DEFRA staff receive counselling

I thought with Brexit that the stories surrounding it could not get more bizarre. Then the news emerged that DEFRA, the English agriculture department, has been paying for its staff to receive counselling.
Former Prime Minister David CameronFormer Prime Minister David Cameron
Former Prime Minister David Cameron

This is the department headed up by leave advocate turned not so sure, Michael Gove, whose officials have been inflicting stress on farmers because of their failure to agree how the industry will be supported after Brexit. The stress of not making decisions is such that staff have had to have our hard-earned tax pounds spent on counselling. This one you really could not make up. If anyone is suffering stress it is the farming lobby.

Since the 2016 referendum it has found progress with DEFRA officials and ministers akin to trying to nail the proverbial blancmange onto a wall. If there is stress in the equation it is entirely on the farmers’ side. Officials, now receiving counselling, have the joy of set hours and the privilege of a pension impossible to match in the private sector. That a minister such as Gove could sign off on this is amazing – but it is just further evidence of the disconnect between politicians, officials and economic reality.

Given what is happening with Brexit counselling is probably now a growth industry.

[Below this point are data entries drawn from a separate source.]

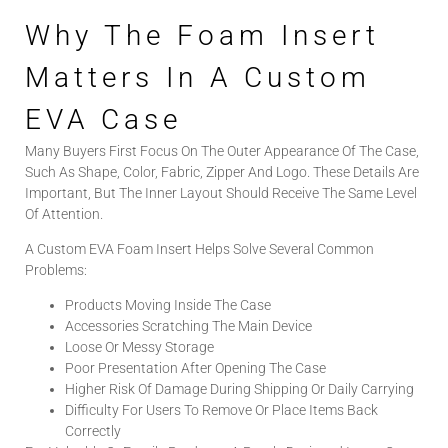
Why The Foam Insert
Matters In A Custom
EVA Case
Many Buyers First Focus On The Outer Appearance Of The Case,
Such As Shape, Color, Fabric, Zipper And Logo. These Details Are
Important, But The Inner Layout Should Receive The Same Level
Of Attention.
A Custom EVA Foam Insert Helps Solve Several Common
Problems:
Products Moving Inside The Case
Accessories Scratching The Main Device
Loose Or Messy Storage
Poor Presentation After Opening The Case
Higher Risk Of Damage During Shipping Or Daily Carrying
Difficulty For Users To Remove Or Place Items Back
Correctly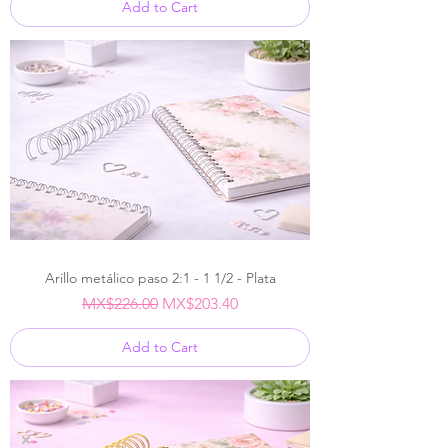
Add to Cart
Arillo metálico paso 2:1 - 1 1/2 - Plata
Regular Price
Sale Price
MX$226.00
MX$203.40
Add to Cart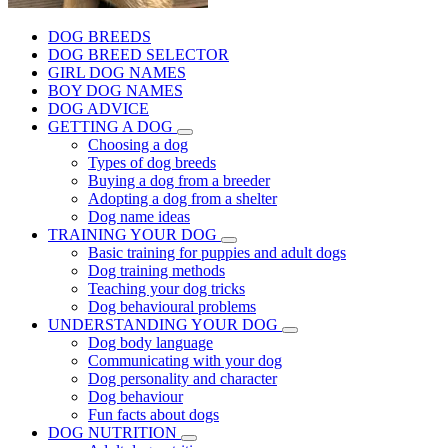
DOG BREEDS
DOG BREED SELECTOR
GIRL DOG NAMES
BOY DOG NAMES
DOG ADVICE
GETTING A DOG
Choosing a dog
Types of dog breeds
Buying a dog from a breeder
Adopting a dog from a shelter
Dog name ideas
TRAINING YOUR DOG
Basic training for puppies and adult dogs
Dog training methods
Teaching your dog tricks
Dog behavioural problems
UNDERSTANDING YOUR DOG
Dog body language
Communicating with your dog
Dog personality and character
Dog behaviour
Fun facts about dogs
DOG NUTRITION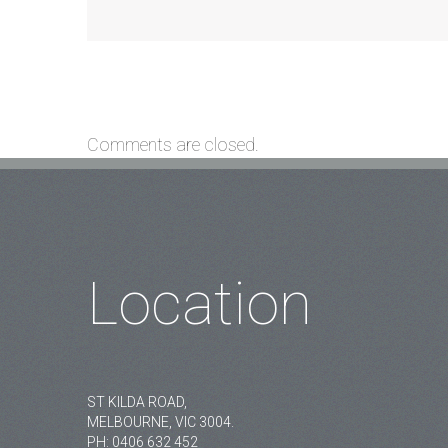
Comments are closed.
Location
ST KILDA ROAD,
MELBOURNE, VIC 3004.
PH:
0406 632 452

No matter how you view Brexit, watching the UK becoming a global laughing stock is not a rewarding experience. Some MPs are now learning that when you reject what might have been an acceptable deal you risk ending up with something worse and being sidelined in the process. Egos are bruised, but in time all the fire and brimstone of now will eventually be forgotten.

Those who voted for Brexit, and that includes many farmers, must now be disappointed. What they were promised was less red tape and a simple trading relationship with the EU-27 and the rest of the world. Maybe that was hope over expectation rather than deliberate political lies, but as time has gone on it has become clear that the process of leaving the EU after 45 years is more complex than anyone imagined. One reason is that most politicians are not prepared to take the economic risk of testing a free market WTO rules exit. In a world of huge trading blocs and alliances it was perhaps never practical for a country of 60 million people to think it could go it alone.

The prime minister, Theresa May, is taking all the blows from those whose Brexit hopes have been dashed, but the blame lies with others.

David Cameron was wrong to try to boil a complex issue down to a yes/no vote; he was equally wrong to cut and run when it went wrong. On the other side, leave campaigners did not give people the full facts, although charitably it was impossible to forecast then the mess the process has become. Where they were dishonest was over savings from Brexit and their claim that the EU-27 could not afford to do without the UK and would agree the quickest trade deal in history. We know now the EU is ready to accept the financial pain and the easy trade deal has become one of the most difficult in history.

The talk now is of a customs union, although given the way things have gone that could change again next week. For farmers the only real question is whether this can deliver a good outcome, and in theory it should. It would maintain access to the single market, but not on the terms we have now. For example, French farmers could block imports and proving that illegal would neither be as automatic or as easy as now.

That is because it would be an EU trade treaty rather than single market rules being ignored. A customs union would probably eliminate separate trade deals by the UK beyond the EU-27 and that would hopefully prevent a surge of cheap food imports. This has always been the biggest threat to farming and avoiding that outcome would be good news.

On the input side a customs union would make it simpler and hopefully cheaper to import from eurozone countries as there would not be the risk of tariffs. There would be a political price for agreeing a customs union, but no deal has ever been brought over the line without compromise. It and common sense are not the bad words some politicians make them out to be.